The inability to attract finances for investment is attributed to a number of cooperative inefficiencies which appear first through the ‘free rider’ phenomenon, i.e. the members might leave the burden of management to others. The inefficiency is further recycled by the management’s refusal/reluctance to improve its performance.
Again, the free-rider problem also arises because earnings are sometimes allocated according to patronage rather than stock ownership – thus the members share in the return on cooperative equity capital regardless of whether they invest in the cooperative; meaning it is in every individual’s best interest to under-finance the cooperative.
Thirdly, inefficiency appears when there is a lack of long-term investments as members living close to poverty tend to prefer receiving any sale surplus immediately rather than to make profitable long term investments. The key for well performing co-operatives is thus active membership.
Most significantly, the major constraints cooperatives face are inherent to their structure. For instance, the user-ownership principle imposes a powerful constraint to financing. Since only active members may provide cooperatives with voting equity capital, the potential pool of risk capital is limited by the amount, wealth, and risk-preference of active members.
This generally means that cooperatives are restricted to raising capital internally which is a problem specifically in developing countries as cooperatives generally operate at the bottom of the supply chain and generate little surplus.
With the emergence and the rise of the Fair Trade Movement both in theory and practice, however, a laudable modicum of solutions to the financial mobilization challenge that agricultural coops face seems to have been found.
The ensuing question thus is: what opportunities does Fair Trade provide for successfully enabling agricultural coops to attract financial support for their profitability and sustainability and in doing so, spurring the processes that alleviate poverty?
Co-operatives could be a vehicle for fair-trade and fair-trade could in turn provide a splendid opportunity for cooperatives in Africa to be revived after their collapse following the introduction of the Structural Adjustment Programmes (SAPs) in the late 1980s which critics claim were largely anti-cooperative movement. SAPs, for example, the removal of subsidies meant that the support initially advanced to the agricultural coops from government budgets had to suddenly stop.
Over the years, Fair Traders have found a plethora of economic incentives to partner with co-operatives in developing countries. For instance, a co-operative structure gives a farmer’s association the advantages of institutionalized ownership, institutional sustainability, a decision-making structure and socialisation of the fair-trade premiums. In fact, it is can even be argued that the Fair Trade Movement is succeeding in the West because of the existence of Cooperatives in the South that continue to produce fair trade products like coffee, cotton, and cocoa.
Today, there is an exponential proliferation of Fair-Trade products produced by cooperatives from the Africa and Latin America. This has been particularly so in the coffee Fair-Trade business where companies like Pret A Manger, Starbucks, Human Bean, etc. directly partner with agricultural cooperatives like Manduvira in Paraguay to produce coffee beans.

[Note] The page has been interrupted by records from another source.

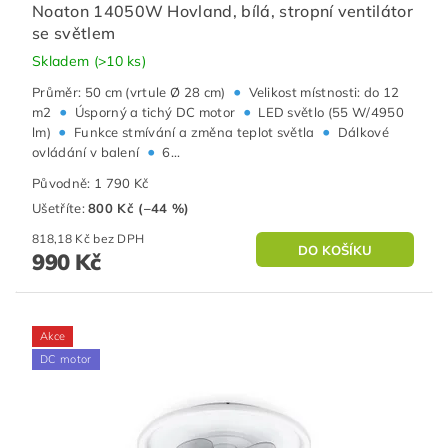
Noaton 14050W Hovland, bílá, stropní ventilátor
se světlem
Skladem
(>10 ks)
•
Průměr: 50 cm (vrtule Ø 28 cm)
Velikost místnosti: do 12
•
•
m2
Úsporný a tichý DC motor
LED světlo (55 W/4950
•
•
lm)
Funkce stmívání a změna teplot světla
Dálkové
•
ovládání v balení
6...
Původně:
1 790 Kč
Ušetříte
:
800 Kč (–44 %)
818,18 Kč bez DPH
990 Kč
Akce
DC motor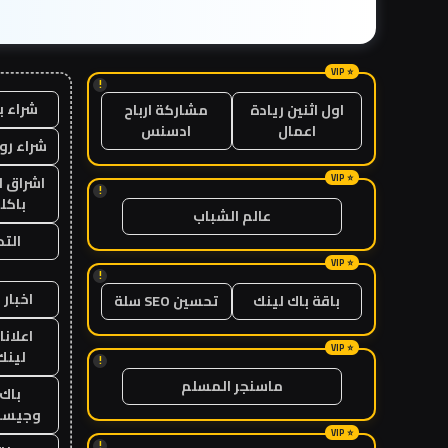
!
شراء ب
اول اثنين ريادة
مشاركة ارباح
اعمال
ادسنس
شراء رو
اشراق ل
!
باكل
عالم الشباب
الت
!
اخبار 
باقة باك لينك
تحسين SEO سلة
اعلانا
لينك 26
!
ماسنجر المسلم
باك 
وجيست
!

Even though some critics like Peter Grifiths point out to the ethical objections of Fair-Trade claiming that farmers, especially those in Africa are often put on the disadvantaged spectrum of Fair Trade – because of dealing with a specific fair trader- proponents like Gautier Pirotte argue that if the cooperative becomes a part of a larger national or international co-operative network, there is a greater chance to avoid the so-called fair-trade trap.
Many southern producer cooperatives sell their products at the same time on the international market, through the fair-trade network as well as through traditional intermediaries. This plurality of outlets gives them negotiation power and a competitive edge. Co-operatives can also help in penetrating the domestic markets that very often remain untapped by the internationally oriented fair-trade circuits, Pirotte argues.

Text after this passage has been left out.